Calix is looking for a Summer Intern to join their Products Team, providing an opportunity to learn new skills through training and hands-on experience. The intern will be part of the cloud operations and reliability team, gaining exposure to production systems and SRE principles.
Responsibilities:
- Assist in monitoring and maintaining reliability of cloud‑based services and platforms
- Support day‑to‑day SRE operations including incident investigation, root cause analysis, and post‑incident documentation
- Participate in 24/7 rotational shift coverage, under supervision, to support monitoring, alert triage, and operational readiness
- Help build and enhance automation tools and scripts using Python and Shell
- Contribute to observability initiatives using metrics, logs, and traces (Grafana, Prometheus, etc.)
- Assist in managing and troubleshooting databases (relational and/or NoSQL) with guidance from senior engineers
- Support reliability and performance analysis for Kafka or event‑streaming systems, including basic troubleshooting and monitoring
- Work with Infrastructure‑as‑Code (Terraform) to provision and validate environments
- Assist with CI/CD pipelines and environment deployments
- Create and maintain runbooks, dashboards, and operational documentation
- Collaborate with software engineers and platform teams to improve system resilience and scalability
Requirements:
- Currently enrolled in a Bachelor's or Master's Degree program majoring in Computer Science, Engineering, or a related field. Preference will be given to students who have completed their Junior or Senior years and who have previous internship or work experience
- Strong fundamentals in Linux/Unix systems and command‑line usage
- Basic understanding of networking concepts (TCP/IP, DNS, load balancing)
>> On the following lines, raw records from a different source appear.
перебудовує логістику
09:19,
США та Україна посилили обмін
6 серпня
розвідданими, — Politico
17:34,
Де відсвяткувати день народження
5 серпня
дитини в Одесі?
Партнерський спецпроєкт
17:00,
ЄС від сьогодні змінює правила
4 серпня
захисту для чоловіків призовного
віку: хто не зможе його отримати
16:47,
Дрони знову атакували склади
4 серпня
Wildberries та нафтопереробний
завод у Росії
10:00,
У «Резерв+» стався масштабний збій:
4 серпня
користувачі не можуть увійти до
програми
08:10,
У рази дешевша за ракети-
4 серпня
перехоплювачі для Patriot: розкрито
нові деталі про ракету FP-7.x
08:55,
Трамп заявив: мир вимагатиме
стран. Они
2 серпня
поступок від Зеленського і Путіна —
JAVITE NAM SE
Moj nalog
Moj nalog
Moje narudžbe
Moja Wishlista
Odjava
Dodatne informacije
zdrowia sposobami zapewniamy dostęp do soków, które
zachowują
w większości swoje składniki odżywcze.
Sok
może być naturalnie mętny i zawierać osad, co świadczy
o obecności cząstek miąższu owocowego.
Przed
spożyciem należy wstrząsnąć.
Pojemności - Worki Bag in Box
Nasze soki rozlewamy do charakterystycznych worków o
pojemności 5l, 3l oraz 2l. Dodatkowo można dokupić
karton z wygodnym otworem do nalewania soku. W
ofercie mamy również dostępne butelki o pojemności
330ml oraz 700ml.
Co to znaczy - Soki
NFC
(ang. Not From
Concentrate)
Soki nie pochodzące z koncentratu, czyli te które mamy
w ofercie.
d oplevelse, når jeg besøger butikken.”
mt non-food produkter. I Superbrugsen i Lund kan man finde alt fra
- Familiarity with Python, Shell scripting, or similar languages
- Basic knowledge of databases (e.g., MySQL, PostgreSQL, MongoDB) including queries and schema concepts
- Willingness to participate in 24/7 rotational shifts as part of a structured learning and support model
- Good problem‑solving skills and eagerness to learn large‑scale systems
- Able to work for the complete summer break (May - August or June - September)
- Exposure to cloud platforms (GCP, AWS, or Azure)
- Familiarity with Kafka or distributed messaging systems (topics, producers, consumers, offsets)
- Basic understanding of database reliability concepts such as backups, replication, failover, and performance tuning
- Awareness of Kubernetes and containerized workloads
- Experience with Git and basic CI/CD concepts (Jenkins or similar tools)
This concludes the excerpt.